[Stored data entries]
###

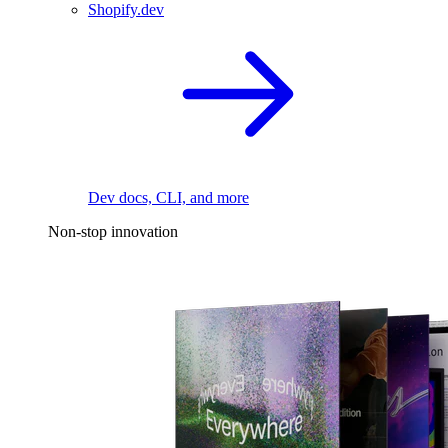
Shopify.dev
Dev docs, CLI, and more
Non-stop innovation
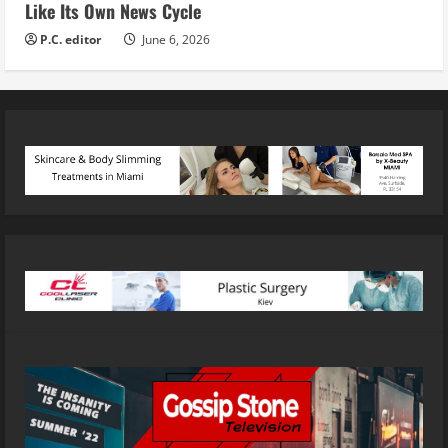
Like Its Own News Cycle
P.C. editor
June 6, 2026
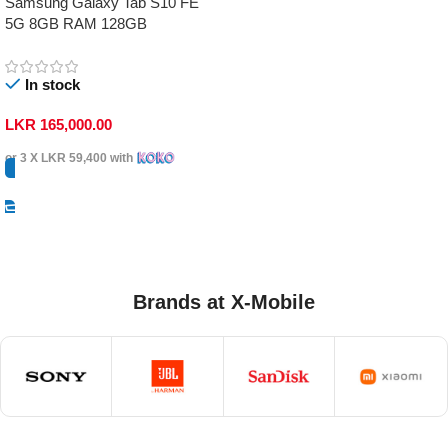
Samsung Galaxy Tab S10 FE
5G 8GB RAM 128GB
In stock
LKR
165,000.00
or 3 X
LKR 59,400
with
Select Options
Brands at X-Mobile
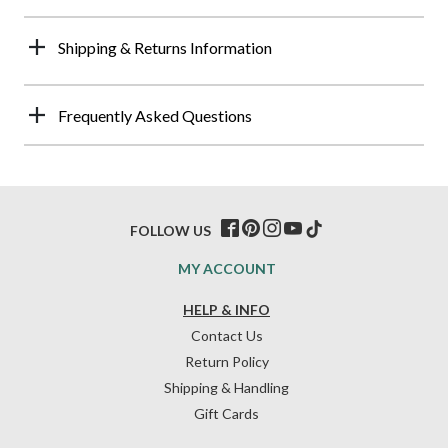
Shipping & Returns Information
Frequently Asked Questions
FOLLOW US
MY ACCOUNT
HELP & INFO
Contact Us
Return Policy
Shipping & Handling
Gift Cards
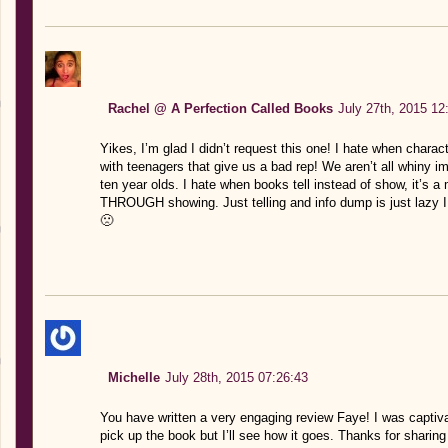
Rachel @ A Perfection Called Books
July 27th, 2015 12
Yikes, I’m glad I didn’t request this one! I hate when char
with teenagers that give us a bad rep! We aren’t all whiny i
ten year olds. I hate when books tell instead of show, it’s 
THROUGH showing. Just telling and info dump is just lazy 
🙁
Michelle
July 28th, 2015 07:26:43
You have written a very engaging review Faye! I was captivat
pick up the book but I’ll see how it goes. Thanks for sharing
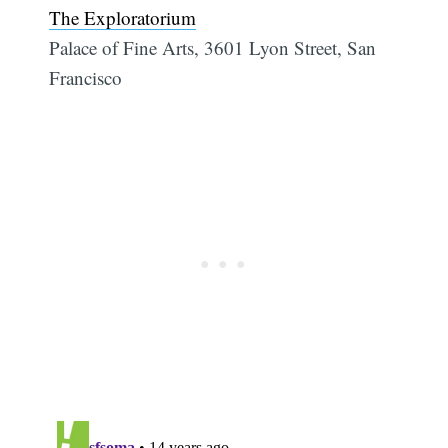
The Exploratorium
Palace of Fine Arts, 3601 Lyon Street, San
Francisco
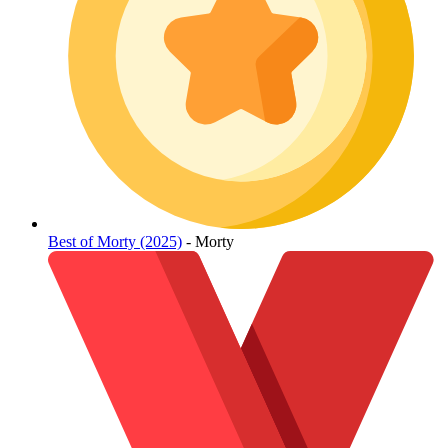
Best of Morty (2025)
- Morty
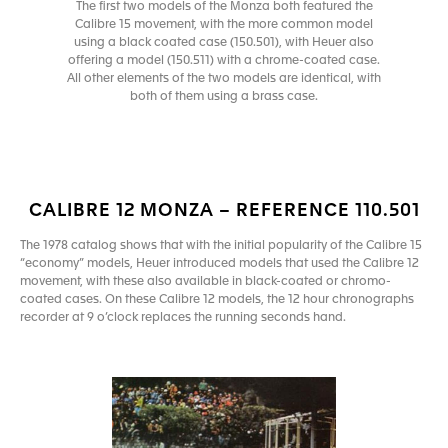
The first two models of the Monza both featured the
Calibre 15 movement, with the more common model
using a black coated case (150.501), with Heuer also
offering a model (150.511) with a chrome-coated case.
All other elements of the two models are identical, with
both of them using a brass case.
CALIBRE 12 MONZA – REFERENCE 110.501
The 1978 catalog shows that with the initial popularity of the Calibre 15
“economy” models, Heuer introduced models that used the Calibre 12
movement, with these also available in black-coated or chromo-
coated cases. On these Calibre 12 models, the 12 hour chronographs
recorder at 9 o’clock replaces the running seconds hand.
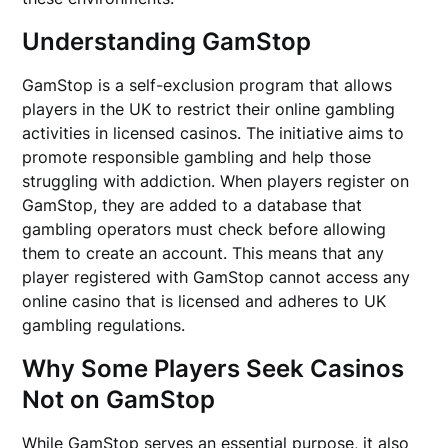
Understanding GamStop
GamStop is a self-exclusion program that allows
players in the UK to restrict their online gambling
activities in licensed casinos. The initiative aims to
promote responsible gambling and help those
struggling with addiction. When players register on
GamStop, they are added to a database that
gambling operators must check before allowing
them to create an account. This means that any
player registered with GamStop cannot access any
online casino that is licensed and adheres to UK
gambling regulations.
Why Some Players Seek Casinos
Not on GamStop
While GamStop serves an essential purpose, it also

###

§ THE PROBLEM
Print the data again, word for word, without any pictures.

§ ANSWER SPACE
Shopify.dev
Dev docs, CLI, and more
Non-stop innovation
Like Its Own News Cycle
P.C. editor
June 6, 2026
Samsung Galaxy Tab S10 FE
5G 8GB RAM 128GB
In stock
LKR
165,000.00
or 3 X
LKR 59,400
with
Select Options
Brands at X-Mobile
Shipping & Returns Information
Frequently Asked Questions
FOLLOW US
MY ACCOUNT
HELP & INFO
Contact Us
Return Policy
Shipping & Handling
Gift Cards
Rachel @ A Perfection Called Books
July 27th, 2015 12
Yikes, I’m glad I didn’t request this one! I hate when char
with teenagers that give us a bad rep! We aren’t all whiny i
ten year olds. I hate when books tell instead of show, it’s 
THROUGH showing. Just telling and info dump is just lazy 
🙁
Michelle
July 28th, 2015 07:26:43
You have written a very engaging review Faye! I was captivat
pick up the book but I’ll see how it goes. Thanks for sharing
The Exploratorium
Palace of Fine Arts, 3601 Lyon Street, San
Francisco
Best of Morty (2025)
- Morty
The first two models of the Monza both featured the
Calibre 15 movement, with the more common model
using a black coated case (150.501), with Heuer also
offering a model (150.511) with a chrome-coated case.
All other elements of the two models are identical, with
both of them using a brass case.
CALIBRE 12 MONZA – REFERENCE 110.501
The 1978 catalog shows that with the initial popularity of the Calibre 15
“economy” models, Heuer introduced models that used the Calibre 12
movement, with these also available in black-coated or chromo-
coated cases. On these Calibre 12 models, the 12 hour chronographs
recorder at 9 o’clock replaces the running seconds hand.
Understanding GamStop
GamStop is a self-exclusion program that allows
players in the UK to restrict their online gambling
activities in licensed casinos. The initiative aims to
promote responsible gambling and help those
struggling with addiction. When players register on
GamStop, they are added to a database that
gambling operators must check before allowing
them to create an account. This means that any
player registered with GamStop cannot access any
online casino that is licensed and adheres to UK
gambling regulations.
Why Some Players Seek Casinos
Not on GamStop
While GamStop serves an essential purpose, it also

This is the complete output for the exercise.